Cats in Krasinski SquareCats are the heroes in The Cats in Krasnski Square by Karen Hesse, a fictional story based on a true story of cats helping outwit the Gestapo and smuggle food into the Warsaw ghetto during World War II.

The cats
come
from the cracks in the Wall,
the dark corners,
the openings in the rubble

With her older sister (all that is left of her family) the narrator, who escaped the Polish ghetto and now lives outside its walls, is part of the resistance smuggling food to Jews still imprisoned inside the ghetto, including her friend Michael.  When the resistance learns that the Gestapo is coming with dogs on leashes to sniff out the food arriving by train to be smuggled behind the walls, the narrator knows what to do:  round up as many cats as possible and take them to the station.  As the train arrives, the narrator and her friends  release the cats, which drives the dogs wild; during the distraction the food vanishes  from the station

through the Wall, over the Wall,  under the Wall,
into the Ghetto.

Wendy Watson, one of my favorite artists, illustrated the books in somber tones reflecting the gravity of the story, where acts of great courage can resist great darkness.
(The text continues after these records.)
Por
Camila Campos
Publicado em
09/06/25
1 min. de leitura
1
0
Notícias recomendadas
So many more cat books to love!  Here are a few to check out:

Cat books

All Archie says to the stray cat on the city sidewalk is, “Hi, Cat!” in Hi, Cat! by Ezra Jack Keats, but the cat follows him and manages to ruin every act of the show Archie and his friend Peter are putting on. Still, Archie decides that the cat “just kinda liked me!”

Cats aren’t mentioned in This is Our House by Hyewon Yum, but generations of cats and kittens weave in and out of the art of this deceptively simple story of immigration, family, and home.
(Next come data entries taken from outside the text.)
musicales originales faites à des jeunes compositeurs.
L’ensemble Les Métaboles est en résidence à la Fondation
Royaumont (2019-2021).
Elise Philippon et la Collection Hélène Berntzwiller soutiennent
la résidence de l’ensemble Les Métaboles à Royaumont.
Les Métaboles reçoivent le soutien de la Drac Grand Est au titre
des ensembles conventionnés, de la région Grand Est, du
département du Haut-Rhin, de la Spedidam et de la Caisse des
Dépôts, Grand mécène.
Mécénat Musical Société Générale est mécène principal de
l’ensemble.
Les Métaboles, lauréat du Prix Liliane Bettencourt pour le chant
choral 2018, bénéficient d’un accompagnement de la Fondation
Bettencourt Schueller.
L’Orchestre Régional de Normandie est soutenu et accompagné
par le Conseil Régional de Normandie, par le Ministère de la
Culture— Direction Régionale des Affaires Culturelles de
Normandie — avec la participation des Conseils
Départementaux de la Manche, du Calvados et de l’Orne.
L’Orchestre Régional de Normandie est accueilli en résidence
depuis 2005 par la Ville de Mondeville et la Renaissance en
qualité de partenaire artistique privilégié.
Ginger written and illustrated by Charlotte Voake, is a tale of “sibling” rivalry when the cat of the house must deal with a new kitten.

Kitten’s First Full Moon by Kevin Henkes tells of a kitten who thinks the first full moon of her life is a bowl of milk in the sky, but all her efforts to drink that milk end in disaster.  Luckily, when she returns home, a bowl of milk is waiting just for her.
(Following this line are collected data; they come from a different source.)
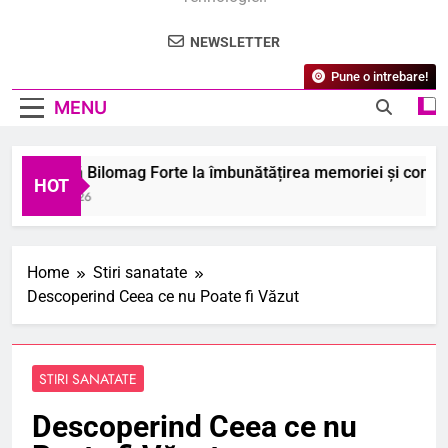
NEWSLETTER
Pune o intrebare!
MENU
m ajută Bilomag Forte la îmbunătățirea memoriei și concentra
HOT
August 2026
Home
Stiri sanatate
Descoperind Ceea ce nu Poate fi Văzut
STIRI SANATATE
Descoperind Ceea ce nu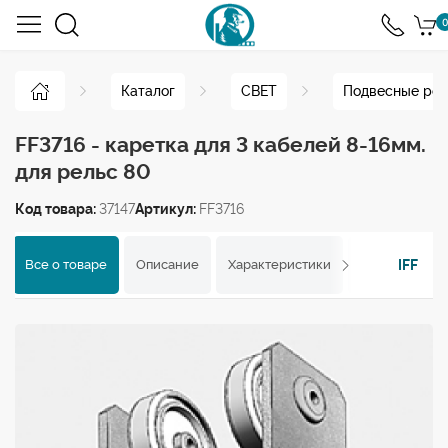
0
Каталог
СВЕТ
Подвесные рел
FF3716 - каретка для 3 кабелей 8-16мм.
для рельс 80
Код товара:
37147
Артикул:
FF3716
IFF
Все о товаре
Описание
Характеристики
Отзывы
Lola and the Rent-a-Cat, written and illustrated by Ceseli Josephus Jitta, tells how Lola, whose husband of many years has died, finds a cat to belong to (and keep) through the Internet. Lola chooses number 313 Tim:

  • Homely, slightly older cat
  • Loves attention and care
  • Fond of diet food

Lola and Tim are together all the time, and she is able to recall the good memories as she and Tim sit on a bench in the evenings, and Tim purrs as she strokes him. 

October 29 is National Cat Day, but any day is a good day to curl up with a cat book (and a cat, if one is handy).